Colonial era – 1840sEdit
The area that is now Harrison was a part of a charter granted to Captain William Sandford of Barbados. New Barbadoes Neck consisted of 30,000 acres (120 km2) and extended north from Newark Bay to present-day Rutherford, between the Passaic and Hackensack Rivers. Sandford sent his nephew, Major Nathanial Kingsland, to enter into an agreement for the purchase the land from the Unami Native Americans, a branch of the Leni Lenape.
A road to the Hudson Waterfront was completed in 1750, named for Douwe's Ferry which it met at its eastern end to cross the Haceknsack River. In 1790 the state legislature decided that "public good would be served by a 64-foot road from Paulus Hook to Newark Couthouse". By 1795, a bridge over the Hackensack 950 feet (290 m) long and another over the Passaic 492 feet (150 m) long (at the site of the Bridge Street Bridge) were built creating an uninterrupted toll road connection.

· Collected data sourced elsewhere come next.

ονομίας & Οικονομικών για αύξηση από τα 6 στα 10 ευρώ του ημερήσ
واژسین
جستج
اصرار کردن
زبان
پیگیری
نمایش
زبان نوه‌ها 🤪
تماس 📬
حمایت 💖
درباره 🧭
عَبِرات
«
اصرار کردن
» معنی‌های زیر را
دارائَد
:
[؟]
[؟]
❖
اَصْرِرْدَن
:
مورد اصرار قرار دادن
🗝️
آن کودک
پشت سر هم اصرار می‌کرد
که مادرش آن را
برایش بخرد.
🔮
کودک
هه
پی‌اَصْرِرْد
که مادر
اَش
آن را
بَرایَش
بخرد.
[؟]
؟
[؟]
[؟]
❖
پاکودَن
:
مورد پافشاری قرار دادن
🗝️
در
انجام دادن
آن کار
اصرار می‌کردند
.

It is now known as the Newark Turnpike.
In 1826, the New Jersey Legislature, Lodi Township was formed from the southern portion of New Barbadoes Neck in Bergen County. Since Lodi Township was part of Bergen County, matters dealing with the county government and courts had to be taken to Hackensack.

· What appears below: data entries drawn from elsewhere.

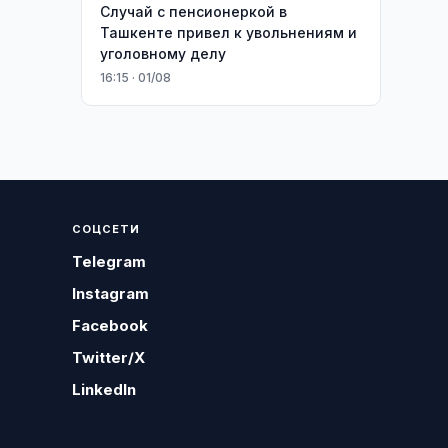
Случай с пенсионеркой в
Ташкенте привел к увольнениям и
уголовному делу
16:15 · 01/08
СОЦСЕТИ
Telegram
Instagram
Facebook
Twitter/X
LinkedIn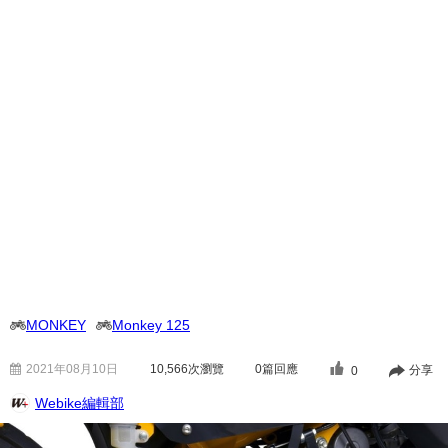
MONKEY
Monkey 125
2021年08月10日
10,566
次瀏覽
0篇回應
分享
0
Webike編輯部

In 1840, the inhabitants of Lodi Township joined with present-day Secaucus, Bayonne, Jersey City, Hoboken, Weehawken, and Union City and petitioned for the creation of a new county due to the great distance which the petitioners had to travel to reach the county seat in Hackensack. This appeal resulted in the creation of Hudson County and the first mention of Harrison occurs in the law which was passed on April 13, 1840. Harrison Township was thereby established.
The first committee meeting of the Township of Harrison was held on April 16, 1840, and it is widely accepted that Harrison was named for President William Henry Harrison, who was elected that year.
1850s – present dayEdit
General N. N. Halstead succeeded in getting the necessary laws passed in Trenton and April 8, 1867, Kearny became a separate Township from land that was a part of Harrison, which included East Newark at the time; East Newark later seceded from Kearny, establishing their own Borough.

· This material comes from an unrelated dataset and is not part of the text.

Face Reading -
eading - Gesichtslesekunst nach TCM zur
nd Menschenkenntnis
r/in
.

On March 25, 1869, Harrison town was incorporated, replacing the township.
While campaigning for re-election in 1912, President William Howard Taft told residents gathered for a rally that "you have reason to be proud of this Hive of Industry", from which was coined the town's motto, "The Beehive of Industry", which is still used today.
The town's proximity to rail lines and a large waterfront made Harrison favorably situated for trade. Some of the industries which called Harrison home included the Edison Lamp Works, Worthington Pump and Machinery, the RCA Company, the Peter Hauck Brewery, Driver-Harris Company, Crucible Steel Company, Otis Elevator, Hartz Mountain, Remco Industries, Nopco Chemical and Hyatt Roller Bearing.
As the U.S. moved into the 20th century, these facilities played a major role in the development of new products for both the private and public sector, peaking during World War II. The small town of about only 14,000 residents had more than 90,000 workers commuting into it on a daily basis. In the 21st century the town is undergoing a transformation from a manufacturing center to a residential and service sector town.
According to the United States Census Bureau, the town had a total area of 1.319 square miles (3.416 km2), including 1.203 square miles (3.116 km2) of land and 0.116 square miles (0.299 km2) of water (8.76%).
|Population sources: 1850–1920|
1850 1870 1880–1890
1930–1990> 2000 2010
As of the 2010 United States Census, there were 13,620 people, 4,869 households, and 3,262.230 families residing in the town. The population density was 11,319.3 per square mile (4,370.4/km2). There were 5,228 housing units at an average density of 4,344.9 per square mile (1,677.6/km2). The racial makeup of the town was 58.30% (7,941) White, 2.18% (297) Black or African American, 0.56% (76) Native American, 16.28% (2,217) Asian, 0.01% (2) Pacific Islander, 18.48% (2,517) from other races, and 4.19% (570) from two or more races. Hispanic or Latino of any race were 44.18% (6,017) of the population.
There were 4,869 households out of which 31.8% had children under the age of 18 living with them, 44.2% were married couples living together, 15.0% had a female householder with no husband present, and 33.0% were non-families. 22.1% of all households were made up of individuals, and 7.8% had someone living alone who was 65 years of age or older. The average household size was 2.80 and the average family size was 3.23.
In the town, the population was spread out with 20.8% under the age of 18, 10.9% from 18 to 24, 35.0% from 25 to 44, 24.0% from 45 to 64, and 9.3% who were 65 years of age or older. The median age was 34.0 years. For every 100 females there were 105.7 males. For every 100 females ages 18 and older there were 105.7 males.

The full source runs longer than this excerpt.